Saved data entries
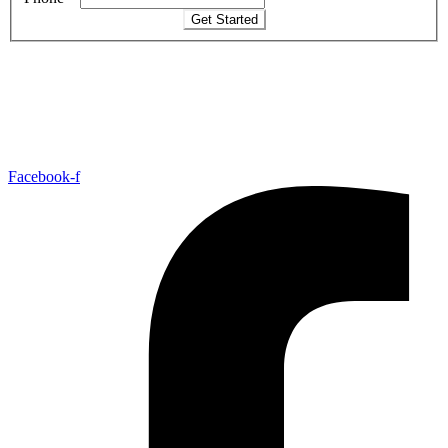
Get Started
Facebook-f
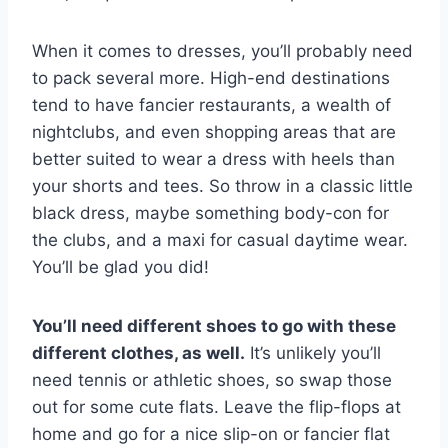
When it comes to dresses, you’ll probably need
to pack several more. High-end destinations
tend to have fancier restaurants, a wealth of
nightclubs, and even shopping areas that are
better suited to wear a dress with heels than
your shorts and tees. So throw in a classic little
black dress, maybe something body-con for
the clubs, and a maxi for casual daytime wear.
You’ll be glad you did!
You’ll need different shoes to go with these
different clothes, as well.
It’s unlikely you’ll
need tennis or athletic shoes, so swap those
out for some cute flats. Leave the flip-flops at
home and go for a nice slip-on or fancier flat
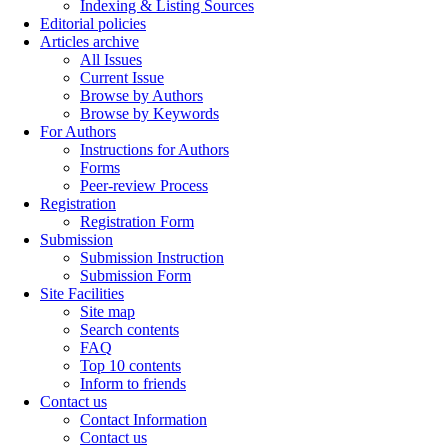
Indexing & Listing Sources
Editorial policies
Articles archive
All Issues
Current Issue
Browse by Authors
Browse by Keywords
For Authors
Instructions for Authors
Forms
Peer-review Process
Registration
Registration Form
Submission
Submission Instruction
Submission Form
Site Facilities
Site map
Search contents
FAQ
Top 10 contents
Inform to friends
Contact us
Contact Information
Contact us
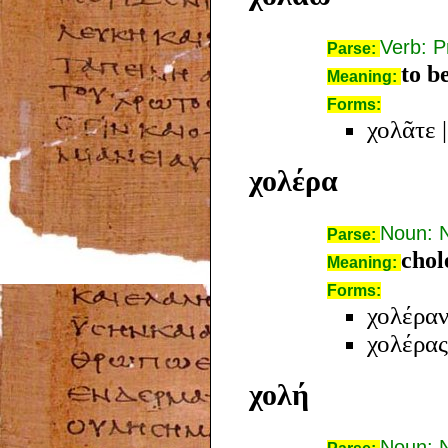
Verb: P
Parse:
to b
Meaning:
Forms:
χολᾶτε
χολέρα
Noun: 
Parse:
chol
Meaning:
Forms:
χολέρα
χολέρας
χολή
Noun: 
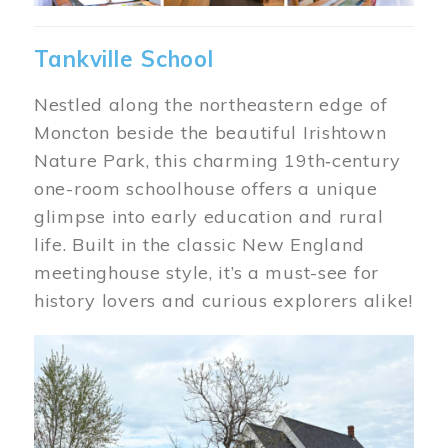
Tankville School
Nestled along the northeastern edge of
Moncton beside the beautiful Irishtown
Nature Park, this charming 19th‑century
one-room schoolhouse offers a unique
glimpse into early education and rural
life. Built in the classic New England
meetinghouse style, it’s a must-see for
history lovers and curious explorers alike!
Image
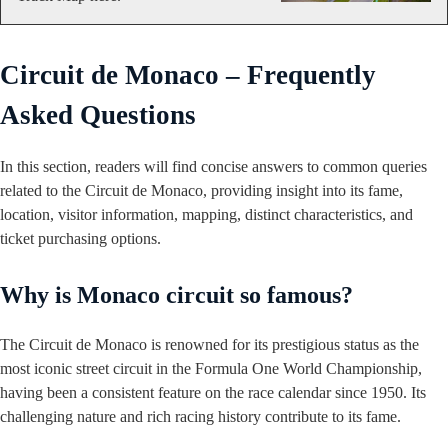
Circuit de Monaco – Frequently
Asked Questions
In this section, readers will find concise answers to common queries
related to the Circuit de Monaco, providing insight into its fame,
location, visitor information, mapping, distinct characteristics, and
ticket purchasing options.
Why is Monaco circuit so famous?
The Circuit de Monaco is renowned for its prestigious status as the
most iconic street circuit in the Formula One World Championship,
having been a consistent feature on the race calendar since 1950. Its
challenging nature and rich racing history contribute to its fame.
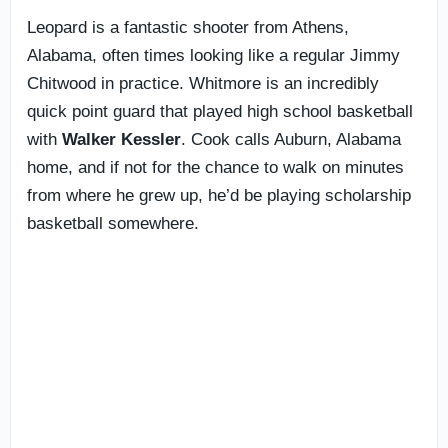
Leopard is a fantastic shooter from Athens,
Alabama, often times looking like a regular Jimmy
Chitwood in practice. Whitmore is an incredibly
quick point guard that played high school basketball
with
Walker
Kessler
. Cook calls Auburn, Alabama
home, and if not for the chance to walk on minutes
from where he grew up, he’d be playing scholarship
basketball somewhere.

# YOUR TASK
Say how many lines of the records include the word "into", and give nothing but the number.

# WORKED SOLUTION
2